* **Data supplied**
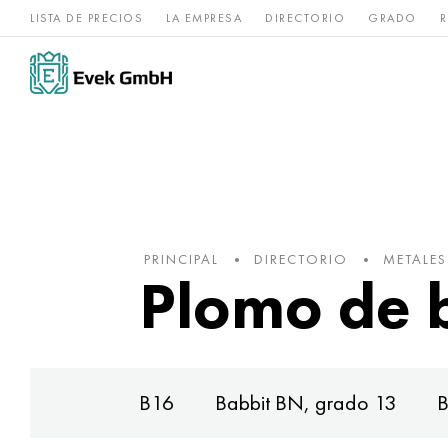
LISTA DE PRECIOS
LA EMPRESA
DIRECTORIO
GRADO
R
Aleaciones de
acero
Titanio
níquel
inoxidable
PRINCIPAL
DIRECTORIO
METALE
Plomo de 
B16
Babbit BN, grado 13
B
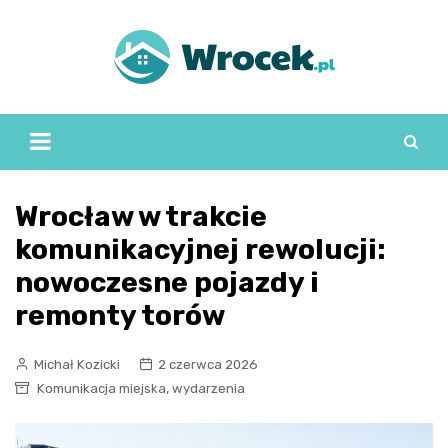
Skip
to
content
Wrocław w trakcie
komunikacyjnej rewolucji:
nowoczesne pojazdy i
remonty torów
Michał Kozicki
2 czerwca 2026
,
Komunikacja miejska
wydarzenia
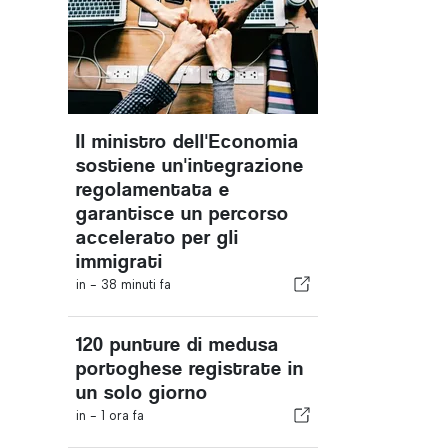
Il ministro dell'Economia
sostiene un'integrazione
regolamentata e
garantisce un percorso
accelerato per gli
immigrati
in -
38 minuti fa
120 punture di medusa
portoghese registrate in
un solo giorno
in -
1 ora fa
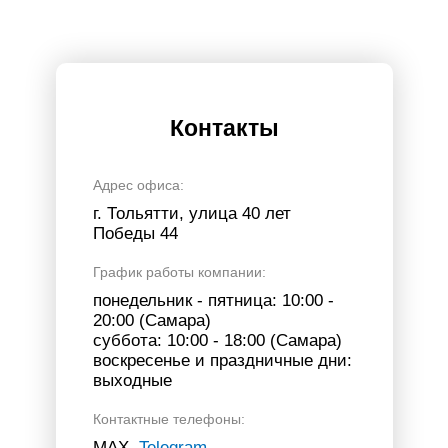
Контакты
Адрес офиса:
г. Тольятти, улица 40 лет
Победы 44
График работы компании:
понедельник - пятница: 10:00 -
20:00 (Самара)
суббота: 10:00 - 18:00 (Самара)
воскресенье и праздничные дни:
выходные
Контактные телефоны:
МАХ,
Telegram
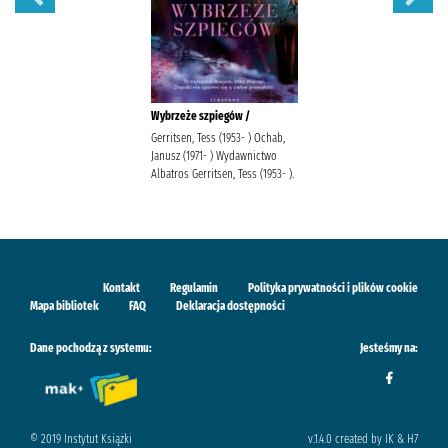
Wybrzeże szpiegów /
Gerritsen, Tess (1953- ) Ochab,
Janusz (1971- ) Wydawnictwo
Albatros Gerritsen, Tess (1953- ).
Kontakt
Regulamin
Polityka prywatności i plików cookie
Mapa bibliotek
FAQ
Deklaracja dostępności
Dane pochodzą z systemu:
Jesteśmy na:
© 2019 Instytut Książki
v.1.4.0 created by IK & H7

* **About this task**
Retype everything in the entries above exactly. The pictures are to be omitted.

* **Answer area**
LISTA DE PRECIOS
LA EMPRESA
DIRECTORIO
GRADO
R
Aleaciones de
acero
Titanio
níquel
inoxidable
PRINCIPAL
DIRECTORIO
METALE
Plomo de 
B16
Babbit BN, grado 13
B
Skip
to
content
Wrocław w trakcie
komunikacyjnej rewolucji:
nowoczesne pojazdy i
remonty torów
Michał Kozicki
2 czerwca 2026
,
Komunikacja miejska
wydarzenia
Il ministro dell'Economia
sostiene un'integrazione
regolamentata e
garantisce un percorso
accelerato per gli
immigrati
in -
38 minuti fa
120 punture di medusa
portoghese registrate in
un solo giorno
in -
1 ora fa
Контакты
Адрес офиса:
г. Тольятти, улица 40 лет
Победы 44
График работы компании:
понедельник - пятница: 10:00 -
20:00 (Самара)
суббота: 10:00 - 18:00 (Самара)
воскресенье и праздничные дни:
выходные
Контактные телефоны:
МАХ,
Telegram
Wybrzeże szpiegów /
Gerritsen, Tess (1953- ) Ochab,
Janusz (1971- ) Wydawnictwo
Albatros Gerritsen, Tess (1953- ).
Kontakt
Regulamin
Polityka prywatności i plików cookie
Mapa bibliotek
FAQ
Deklaracja dostępności
Dane pochodzą z systemu:
Jesteśmy na:
© 2019 Instytut Książki
v.1.4.0 created by IK & H7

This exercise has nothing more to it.